═══ DATA FOR THIS EXERCISE
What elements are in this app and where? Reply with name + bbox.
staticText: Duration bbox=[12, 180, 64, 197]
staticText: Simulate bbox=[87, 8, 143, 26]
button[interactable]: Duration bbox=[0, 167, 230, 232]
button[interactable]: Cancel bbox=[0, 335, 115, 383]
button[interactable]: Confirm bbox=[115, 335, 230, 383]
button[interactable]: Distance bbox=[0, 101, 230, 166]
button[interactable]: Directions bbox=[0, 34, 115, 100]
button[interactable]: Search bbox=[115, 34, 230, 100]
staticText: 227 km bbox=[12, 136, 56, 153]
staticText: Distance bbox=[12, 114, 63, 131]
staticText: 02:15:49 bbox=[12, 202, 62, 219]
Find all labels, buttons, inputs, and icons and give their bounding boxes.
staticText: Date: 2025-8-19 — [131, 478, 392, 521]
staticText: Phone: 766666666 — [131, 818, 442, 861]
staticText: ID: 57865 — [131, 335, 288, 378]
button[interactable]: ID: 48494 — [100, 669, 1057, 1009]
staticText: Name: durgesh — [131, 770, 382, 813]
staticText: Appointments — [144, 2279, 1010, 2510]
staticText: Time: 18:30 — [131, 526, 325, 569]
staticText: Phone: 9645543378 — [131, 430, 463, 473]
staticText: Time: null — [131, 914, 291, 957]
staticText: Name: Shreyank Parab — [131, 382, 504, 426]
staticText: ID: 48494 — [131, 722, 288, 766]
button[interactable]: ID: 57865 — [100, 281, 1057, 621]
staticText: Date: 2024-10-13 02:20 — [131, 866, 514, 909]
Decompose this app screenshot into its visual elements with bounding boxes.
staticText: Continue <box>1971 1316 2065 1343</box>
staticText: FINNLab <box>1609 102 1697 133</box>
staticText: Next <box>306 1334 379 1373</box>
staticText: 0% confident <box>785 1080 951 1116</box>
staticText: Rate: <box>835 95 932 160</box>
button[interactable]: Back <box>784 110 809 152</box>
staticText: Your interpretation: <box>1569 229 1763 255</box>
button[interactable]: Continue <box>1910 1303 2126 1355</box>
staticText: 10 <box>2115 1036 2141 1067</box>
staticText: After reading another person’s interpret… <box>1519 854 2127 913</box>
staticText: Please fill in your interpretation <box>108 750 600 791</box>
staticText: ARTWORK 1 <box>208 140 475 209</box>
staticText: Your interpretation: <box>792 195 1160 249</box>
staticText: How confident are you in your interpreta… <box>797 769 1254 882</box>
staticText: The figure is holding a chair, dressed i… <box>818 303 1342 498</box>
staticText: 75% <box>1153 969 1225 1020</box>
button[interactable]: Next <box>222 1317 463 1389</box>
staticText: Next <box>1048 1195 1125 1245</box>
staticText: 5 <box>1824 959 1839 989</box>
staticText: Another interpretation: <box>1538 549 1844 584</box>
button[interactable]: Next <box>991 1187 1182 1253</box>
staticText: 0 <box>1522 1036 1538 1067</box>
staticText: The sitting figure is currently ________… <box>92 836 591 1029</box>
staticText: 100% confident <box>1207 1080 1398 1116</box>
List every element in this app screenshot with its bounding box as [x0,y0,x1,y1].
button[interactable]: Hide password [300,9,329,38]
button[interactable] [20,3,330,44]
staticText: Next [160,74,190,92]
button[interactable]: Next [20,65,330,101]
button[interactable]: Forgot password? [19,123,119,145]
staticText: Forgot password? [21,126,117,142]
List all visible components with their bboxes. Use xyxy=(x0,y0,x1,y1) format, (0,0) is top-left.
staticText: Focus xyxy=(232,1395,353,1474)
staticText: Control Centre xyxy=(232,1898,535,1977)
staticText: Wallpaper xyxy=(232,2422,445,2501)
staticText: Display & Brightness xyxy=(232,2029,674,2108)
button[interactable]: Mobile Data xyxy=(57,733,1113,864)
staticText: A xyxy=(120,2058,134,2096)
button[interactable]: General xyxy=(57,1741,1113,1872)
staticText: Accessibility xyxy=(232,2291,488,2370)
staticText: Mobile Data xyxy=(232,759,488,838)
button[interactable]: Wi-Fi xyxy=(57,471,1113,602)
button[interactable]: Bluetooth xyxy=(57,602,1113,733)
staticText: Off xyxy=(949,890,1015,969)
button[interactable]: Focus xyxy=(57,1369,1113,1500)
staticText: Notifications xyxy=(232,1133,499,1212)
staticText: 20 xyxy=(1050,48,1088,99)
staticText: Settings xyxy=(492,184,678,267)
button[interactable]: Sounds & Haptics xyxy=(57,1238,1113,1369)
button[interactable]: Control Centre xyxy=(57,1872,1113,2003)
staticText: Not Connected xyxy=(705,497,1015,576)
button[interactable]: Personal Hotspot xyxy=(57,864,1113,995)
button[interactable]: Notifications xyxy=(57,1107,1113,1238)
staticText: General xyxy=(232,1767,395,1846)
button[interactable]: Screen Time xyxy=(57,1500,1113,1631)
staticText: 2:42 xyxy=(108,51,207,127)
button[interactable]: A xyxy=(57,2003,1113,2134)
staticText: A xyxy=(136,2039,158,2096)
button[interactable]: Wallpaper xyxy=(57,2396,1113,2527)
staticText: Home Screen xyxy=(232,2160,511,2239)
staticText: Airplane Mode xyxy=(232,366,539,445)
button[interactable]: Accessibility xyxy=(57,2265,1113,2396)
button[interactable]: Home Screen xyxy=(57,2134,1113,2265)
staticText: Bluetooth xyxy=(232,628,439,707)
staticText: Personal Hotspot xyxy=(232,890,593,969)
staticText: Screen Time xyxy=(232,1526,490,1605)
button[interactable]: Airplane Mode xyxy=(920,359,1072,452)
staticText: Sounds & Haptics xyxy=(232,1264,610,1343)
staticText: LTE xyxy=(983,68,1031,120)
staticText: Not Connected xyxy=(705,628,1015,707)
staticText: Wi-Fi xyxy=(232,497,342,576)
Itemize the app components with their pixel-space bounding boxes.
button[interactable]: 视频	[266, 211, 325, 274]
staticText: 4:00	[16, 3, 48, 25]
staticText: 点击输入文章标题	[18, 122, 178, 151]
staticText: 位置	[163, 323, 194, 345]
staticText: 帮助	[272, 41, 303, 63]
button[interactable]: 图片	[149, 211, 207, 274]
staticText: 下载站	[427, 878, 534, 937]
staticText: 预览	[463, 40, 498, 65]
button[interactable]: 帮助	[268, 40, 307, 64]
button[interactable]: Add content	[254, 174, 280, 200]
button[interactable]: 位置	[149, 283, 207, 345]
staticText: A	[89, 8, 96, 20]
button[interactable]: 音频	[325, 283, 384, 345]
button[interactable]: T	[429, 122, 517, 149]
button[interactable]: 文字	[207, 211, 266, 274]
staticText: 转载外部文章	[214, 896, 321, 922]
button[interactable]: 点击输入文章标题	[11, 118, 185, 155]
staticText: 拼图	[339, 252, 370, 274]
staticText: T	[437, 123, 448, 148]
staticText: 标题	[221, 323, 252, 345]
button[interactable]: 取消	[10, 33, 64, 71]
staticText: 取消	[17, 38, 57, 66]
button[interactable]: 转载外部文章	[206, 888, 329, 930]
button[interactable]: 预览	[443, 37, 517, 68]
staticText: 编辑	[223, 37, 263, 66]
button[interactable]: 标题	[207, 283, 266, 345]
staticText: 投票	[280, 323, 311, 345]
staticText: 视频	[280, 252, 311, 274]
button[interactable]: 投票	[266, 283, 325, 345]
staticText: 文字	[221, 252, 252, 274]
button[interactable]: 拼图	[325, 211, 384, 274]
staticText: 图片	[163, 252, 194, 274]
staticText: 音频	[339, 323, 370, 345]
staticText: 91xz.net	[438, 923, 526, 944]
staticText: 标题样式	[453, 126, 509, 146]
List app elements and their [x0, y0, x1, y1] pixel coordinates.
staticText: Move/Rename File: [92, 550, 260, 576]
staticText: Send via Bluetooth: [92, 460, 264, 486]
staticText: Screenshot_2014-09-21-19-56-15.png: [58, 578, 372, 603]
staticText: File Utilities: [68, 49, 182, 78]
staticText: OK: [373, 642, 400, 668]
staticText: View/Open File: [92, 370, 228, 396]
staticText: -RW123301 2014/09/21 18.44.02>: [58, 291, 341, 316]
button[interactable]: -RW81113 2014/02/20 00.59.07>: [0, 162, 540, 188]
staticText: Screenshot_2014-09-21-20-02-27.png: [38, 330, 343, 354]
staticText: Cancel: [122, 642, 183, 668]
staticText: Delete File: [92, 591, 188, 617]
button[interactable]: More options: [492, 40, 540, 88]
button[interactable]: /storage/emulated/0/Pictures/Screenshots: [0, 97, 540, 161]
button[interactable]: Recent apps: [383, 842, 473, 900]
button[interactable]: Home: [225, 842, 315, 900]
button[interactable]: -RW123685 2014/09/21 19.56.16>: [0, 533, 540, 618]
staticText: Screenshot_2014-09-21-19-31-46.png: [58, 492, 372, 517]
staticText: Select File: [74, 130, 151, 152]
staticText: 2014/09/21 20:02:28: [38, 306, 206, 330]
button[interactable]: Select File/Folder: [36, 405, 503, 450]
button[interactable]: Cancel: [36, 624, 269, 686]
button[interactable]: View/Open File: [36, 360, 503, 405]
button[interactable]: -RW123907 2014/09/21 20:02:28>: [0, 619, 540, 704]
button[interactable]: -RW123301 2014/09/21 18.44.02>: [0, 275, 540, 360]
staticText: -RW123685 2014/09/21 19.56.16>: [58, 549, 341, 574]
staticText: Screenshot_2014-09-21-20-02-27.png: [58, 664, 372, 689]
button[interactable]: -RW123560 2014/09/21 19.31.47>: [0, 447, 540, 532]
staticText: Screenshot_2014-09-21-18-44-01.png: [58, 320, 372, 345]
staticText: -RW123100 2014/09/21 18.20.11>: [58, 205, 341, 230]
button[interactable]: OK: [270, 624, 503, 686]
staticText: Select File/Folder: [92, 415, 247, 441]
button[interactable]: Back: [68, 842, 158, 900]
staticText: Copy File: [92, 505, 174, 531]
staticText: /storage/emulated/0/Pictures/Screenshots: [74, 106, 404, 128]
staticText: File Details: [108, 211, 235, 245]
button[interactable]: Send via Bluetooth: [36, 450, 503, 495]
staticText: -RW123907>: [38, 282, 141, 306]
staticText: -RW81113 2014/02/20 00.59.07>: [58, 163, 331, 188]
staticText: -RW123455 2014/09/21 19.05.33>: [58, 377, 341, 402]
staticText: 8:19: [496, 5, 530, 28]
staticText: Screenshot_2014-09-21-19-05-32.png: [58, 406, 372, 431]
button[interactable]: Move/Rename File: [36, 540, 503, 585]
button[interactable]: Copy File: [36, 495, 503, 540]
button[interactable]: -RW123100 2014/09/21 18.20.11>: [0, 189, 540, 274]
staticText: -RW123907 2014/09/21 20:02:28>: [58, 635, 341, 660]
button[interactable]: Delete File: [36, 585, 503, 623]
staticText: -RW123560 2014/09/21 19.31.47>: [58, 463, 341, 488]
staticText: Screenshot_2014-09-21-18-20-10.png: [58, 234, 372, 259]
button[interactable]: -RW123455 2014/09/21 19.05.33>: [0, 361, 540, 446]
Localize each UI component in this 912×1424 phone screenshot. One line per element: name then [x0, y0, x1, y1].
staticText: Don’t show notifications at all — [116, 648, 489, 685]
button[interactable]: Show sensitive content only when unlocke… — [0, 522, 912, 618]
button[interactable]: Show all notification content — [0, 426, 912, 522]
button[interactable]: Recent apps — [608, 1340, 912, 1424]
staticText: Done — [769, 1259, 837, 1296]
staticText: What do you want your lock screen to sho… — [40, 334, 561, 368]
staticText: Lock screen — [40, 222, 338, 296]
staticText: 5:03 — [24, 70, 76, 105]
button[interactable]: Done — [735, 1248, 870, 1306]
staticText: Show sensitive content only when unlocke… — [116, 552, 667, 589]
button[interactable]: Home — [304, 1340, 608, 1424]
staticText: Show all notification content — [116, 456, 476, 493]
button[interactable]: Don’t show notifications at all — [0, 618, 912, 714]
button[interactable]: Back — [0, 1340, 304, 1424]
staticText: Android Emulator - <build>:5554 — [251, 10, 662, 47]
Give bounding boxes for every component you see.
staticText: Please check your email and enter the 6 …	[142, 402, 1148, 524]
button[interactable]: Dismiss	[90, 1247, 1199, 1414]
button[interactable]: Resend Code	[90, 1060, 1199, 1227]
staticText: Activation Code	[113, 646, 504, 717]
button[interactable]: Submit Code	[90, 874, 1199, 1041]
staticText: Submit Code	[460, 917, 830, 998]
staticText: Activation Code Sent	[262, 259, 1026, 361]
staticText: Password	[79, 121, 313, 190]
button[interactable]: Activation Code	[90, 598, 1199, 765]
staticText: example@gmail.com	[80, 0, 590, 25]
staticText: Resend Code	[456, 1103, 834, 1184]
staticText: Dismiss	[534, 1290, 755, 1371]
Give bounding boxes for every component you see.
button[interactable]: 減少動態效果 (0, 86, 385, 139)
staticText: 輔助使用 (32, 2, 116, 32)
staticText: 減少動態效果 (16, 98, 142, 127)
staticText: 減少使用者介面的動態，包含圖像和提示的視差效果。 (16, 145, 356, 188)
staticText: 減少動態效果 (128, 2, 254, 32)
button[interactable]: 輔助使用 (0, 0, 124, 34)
══════
**TASK PROMPT**
Report the lines above that contain "Activation".

**ANSWER TO THIS EXERCISE**
staticText: Activation Code	[113, 646, 504, 717]
staticText: Activation Code Sent	[262, 259, 1026, 361]
button[interactable]: Activation Code	[90, 598, 1199, 765]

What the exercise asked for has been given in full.